Here’s a new, super-interactive essay I wrote about making interactions really great for repeated use, motor memory, and so on.

I wanted to share things I learned as a designer throughout the years, and highlight some of the nuances and great anonymous work but others, but do it in a hopefully interesting way.

Also, I just… love this kind of stuff? I don’t know. My hope is that you’ll fall in love with this, too.

*a big screen very, very recommended*

https://aresluna.org/show-your-hands-honor

Show your hands honor for the strange power they bring you

On designing finger-friendly interactions

@mwichary Great work on the UI showing the state of the machine, reminds me of VST UIs in audio software!
@davepagurek Thanks! That’s great to know. I wanted to bring a bit of the “UI as machinery” feel to it all, plus I miss very old computers that were so slow and simple that you could see what they’re doing from just looking at their console.

@mwichary

Makes me wonder about buffer size.

Playing ADVENTURE (Collosal Cave) days on a video terminal on a DEC PCP whatever (7? 11?), it was a simple and common habit to navigate through the game preloading the moves (waiting for it to load) up until XYZZY or PLOUGH or PLOVER, to receive a text dump of the narrative so far, and when it had loaded, placing us facing, or past, a dwarf with an ax, or in a maze of twisty passages all alike (different) before the system could even respond.

@mwichary Super impressive work, learned a ton of things
thanks !
@mwichary minor terminology quibble — F3 on recent Apple keyboards is typically Exposé, though your animation is showing Show Desktop. neither being Dashboard.
@mwichary A masterclass on UI design, from the keyboard up. Excellent work. The many hands-on (ha!) examples are great.

@mwichary
FYI, I'm on a large screen (10 inch tablet with keyboard and Firefox in desktop mode), and it still only pops up a message that I should use a computer or large tablet.

Perhaps add a toggle to force enabling the playgrounds, for cases like this?

@jannem You can force with https://aresluna.org/show-your-hands-honor/?force-interactive-playgrounds, but the warning is set up to trigger if the resolution is too small, so it might not work very well if you override it.
@mwichary
I've got 11 inch at 2560x1600 - is that too small? If it is, my laptop won't be able to run it either...
@jannem No, the minimum is only 1024px. I assume yours would be 1280px in retina px, so I wonder why it’s showing the warning. Can you override and send me a screenshot? Also, would you mind telling me more about your tablet and your Firefox version? 🙏

@mwichary
Samsung S11, up to date Android Firefox.

Now i suspect there is some weirdness with using Firefox specifically . When I override and get to the first playground it shows it briefly, then reloads the entire page without the override.

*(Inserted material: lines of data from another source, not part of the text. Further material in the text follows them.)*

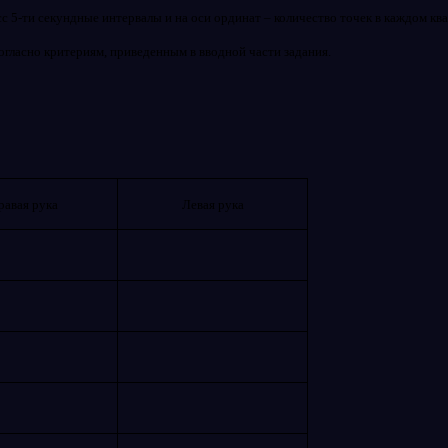
с 5-ти секундные интервалы и на оси ординат – количество точек в каждом ква
гласно критериям, приведенным в вводной части задания.
равая рука
Левая рука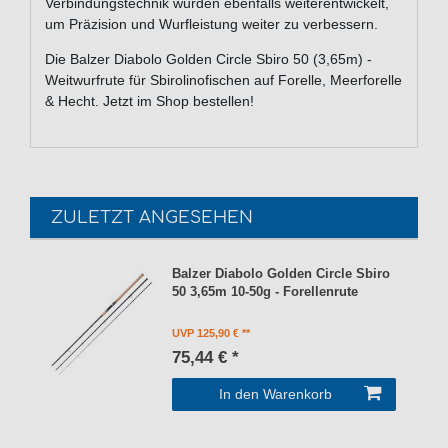
Verbindungstechnik wurden ebenfalls weiterentwickelt,
um Präzision und Wurfleistung weiter zu verbessern.
Die Balzer Diabolo Golden Circle Sbiro 50 (3,65m) -
Weitwurfrute für Sbirolinofischen auf Forelle, Meerforelle
& Hecht. Jetzt im Shop bestellen!
ZULETZT ANGESEHEN
Balzer Diabolo Golden Circle Sbiro
50 3,65m 10-50g - Forellenrute
UVP 125,90 €
75,44 € *
In den Warenkorb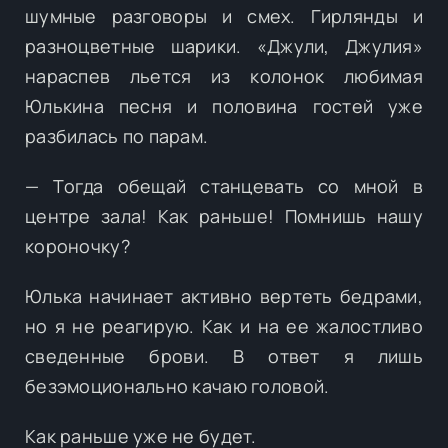
шумные разговоры и смех. Гирлянды и
разноцветные шарики. «Джули, Джулия»
нараспев льется из колонок любимая
Юлькина песня и половина гостей уже
разбилась по парам.
— Тогда обещай станцевать со мной в
центре зала! Как раньше! Помнишь нашу
короночку?
Юлька начинает активно вертеть бедрами,
но я не реагирую. Как и на ее жалостливо
сведенные брови. В ответ я лишь
безэмоционально качаю головой.
Как раньше уже не будет.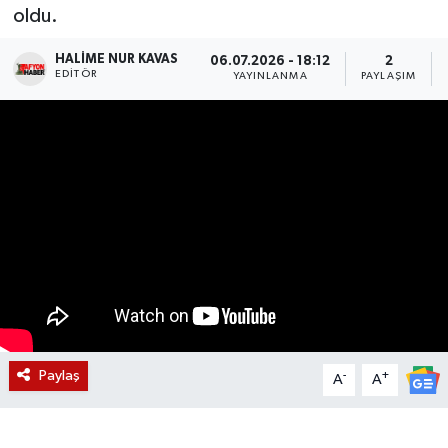
oldu.
Magazin
HALIME NUR KAVAS
06.07.2026 - 18:12
2
EDITÖR
YAYINLANMA
PAYLAŞIM
Etkinlikler
Paylaş
-
+
A
A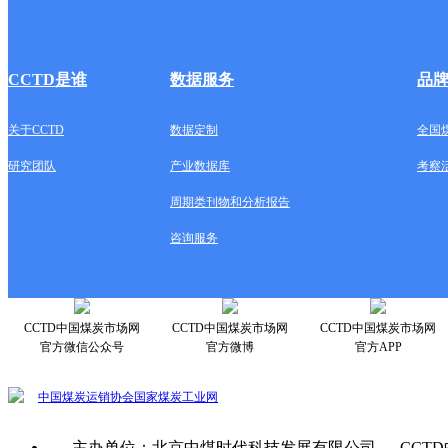
CCTD是谁
数据服务
品
关于CCTD
数据定制
全国
研究团队
产业数据库
考察
周期类刊物和分析报告
咨询服务
CCTD中国煤炭市场网
CCTD中国煤炭市场网
CCTD中国煤炭市场网
官方微信公众号
官方微博
官方APP
中国煤炭运销协会
国家煤炭工业网
主办单位：北京中煤时代科技发展有限公司 CCTD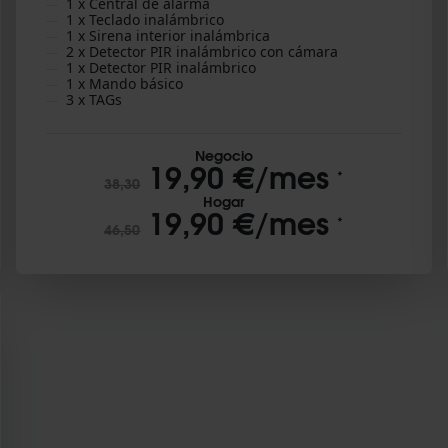
1 x Central de alarma
1 x Teclado inalámbrico
1 x Sirena interior inalámbrica
2 x Detector PIR inalámbrico con cámara
1 x Detector PIR inalámbrico
1 x Mando básico
3 x TAGs
Negocio
19,90 €/mes
*
38,30
Hogar
19,90 €/mes
*
46,50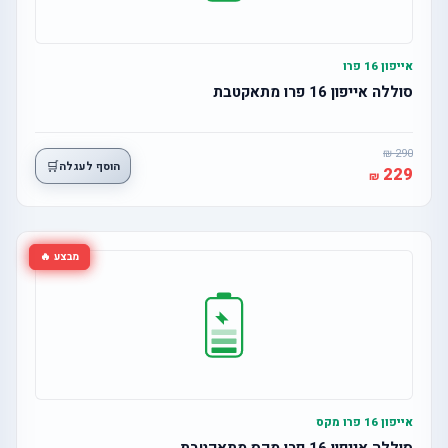
אייפון 16 פרו
סוללה אייפון 16 פרו מתאקטבת
290
🛒
הוסף לעגלה
229
מבצע 🔥
אייפון 16 פרו מקס
סוללה אייפון 16 פרו מקס מתאקטבת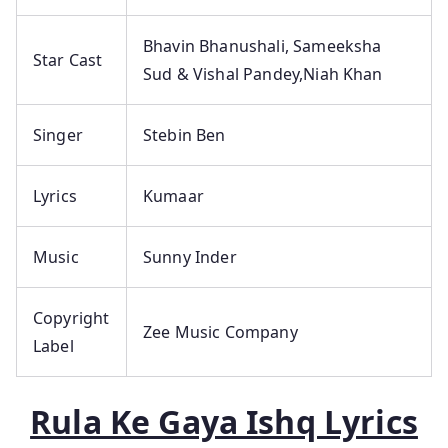
Bhavin Bhanushali, Sameeksha
Star Cast
Sud & Vishal Pandey,Niah Khan
Singer
Stebin Ben
Lyrics
Kumaar
Music
Sunny Inder
Copyright
Zee Music Company
Label
Rula Ke Gaya Ishq Lyrics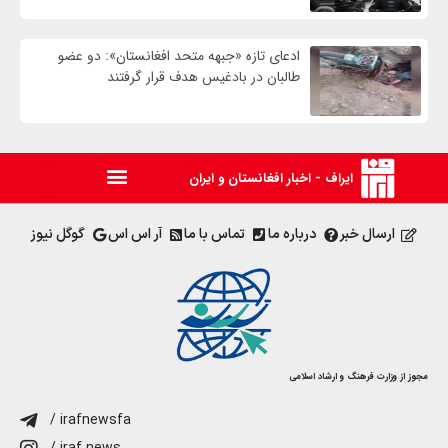
ادعای تازه «جبهه متحد افغانستان»: دو عضو
طالبان در بادغیس هدف قرار گرفتند
ایراف - اخبار افغانستان و ایران
ارسال خبر
درباره ما
تماس با ما
آر اس اس
گوگل نیوز
مجوز از وزارت فرهنگ و ارشاد اسلامی
/ irafnewsfa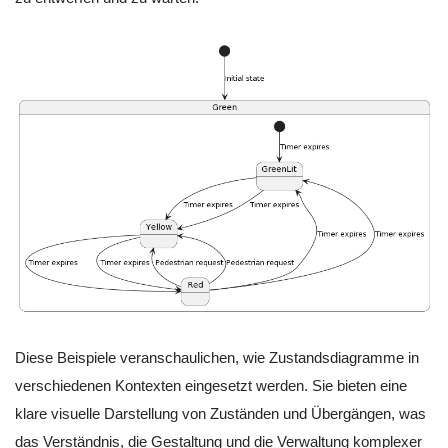
Diese Beispiele veranschaulichen, wie Zustandsdiagramme in
verschiedenen Kontexten eingesetzt werden. Sie bieten eine
klare visuelle Darstellung von Zuständen und Übergängen, was
das Verständnis, die Gestaltung und die Verwaltung komplexer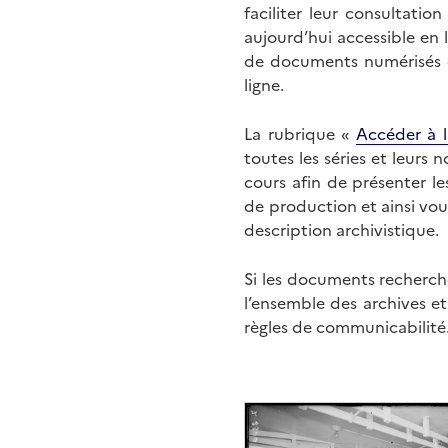
faciliter leur consultati
aujourd’hui accessible en 
de documents numérisés di
ligne.
La rubrique «
Accéder à l
toutes les séries et leurs
cours afin de présenter l
de production et ainsi vo
description archivistique.
Si les documents recherché
l’ensemble des archives e
règles de communicabilité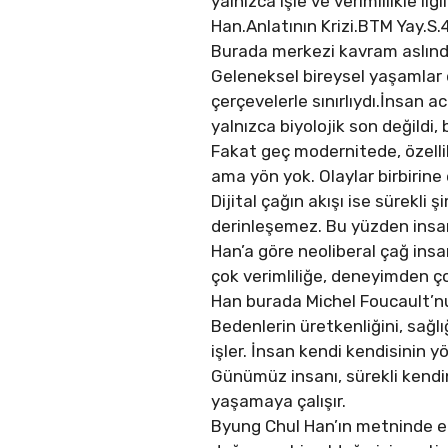
yalnızca işle ve verimlilikle il
Han.Anlatının Krizi.BTM Yay.S.
Burada merkezi kavram aslında
Geleneksel bireysel yaşamlar di
çerçevelerle sınırlıydı.İnsan ac
yalnızca biyolojik son değildi, 
Fakat geç modernitede, özellik
ama yön yok. Olaylar birbirine 
Dijital çağın akışı ise sürekli ş
derinleşemez. Bu yüzden insan 
Han’a göre neoliberal çağ in
çok verimliliğe, deneyimden 
Han burada Michel Foucault’nun
Bedenlerin üretkenliğini, sağl
işler. İnsan kendi kendisinin yö
Günümüz insanı, sürekli kendin
yaşamaya çalışır.
Byung Chul Han’ın metninde en ö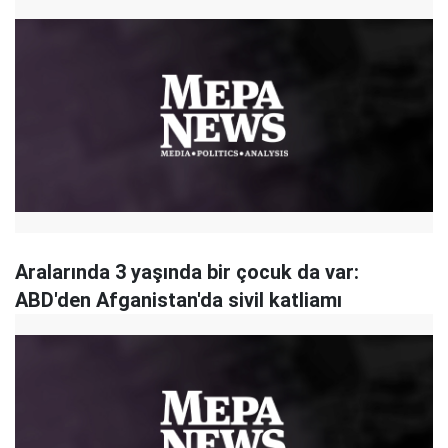
Aralarında 3 yaşında bir çocuk da var:
ABD'den Afganistan'da sivil katliamı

Don't sweat it - Android tablet with Firefox is a rare corner case. I'll look at it on my laptop some other day.

@jannem Yeah, that’s not right. Thanks! Let me know if it feels ok on a laptop.

@mwichary Beautiful, thanks for taking the time to write and craft that.

Muscle memory is so underrated but it's something that takes time to learn and develop. I've used #emacs for decades but still don't have all of the key-chords memorised.

I do sometimes mistakenly use the #magit key-chords in the terminal though and clobber my commit messages (`C-c C-c`commits in Magit but erases the command line message I've typed!).

I also abhor touch-screen UI for typing it sooooo slow.

@mwichary if I try to remember consciously how to play something I wrote on the guitar, I often can’t. I have to grab the instrument and finger memory takes over and remembers everything. It constantly amazes me and feels like an out of body experience.

As for computers, since forever, I couldn’t stand using PCs being so sensitive to all the accumulated smarts of the Mac UI. Don’t know if it’s gotten any better. And touch UIs without proper scrolling physics feel plain broken…

@mwichary the essay reminded me of the chords used to move and select and cut, copy and paste using the keyboard. Many years ago I switched to Emacs and used the weird key combos and now it pains me to go back to that other mode that has won everywhere else: shift arrows, control arrows, shift control arrows, ctrl x c v w q f – these used to be in my motor memories and now it’s all about ctrl or meta a b f e k d w q s oh dear lord above help when I try to reformat the paragraph and quit the editor instead, or save instead of search, and on and on. Switching between two such schools of motor patterns seems to be impossible to me.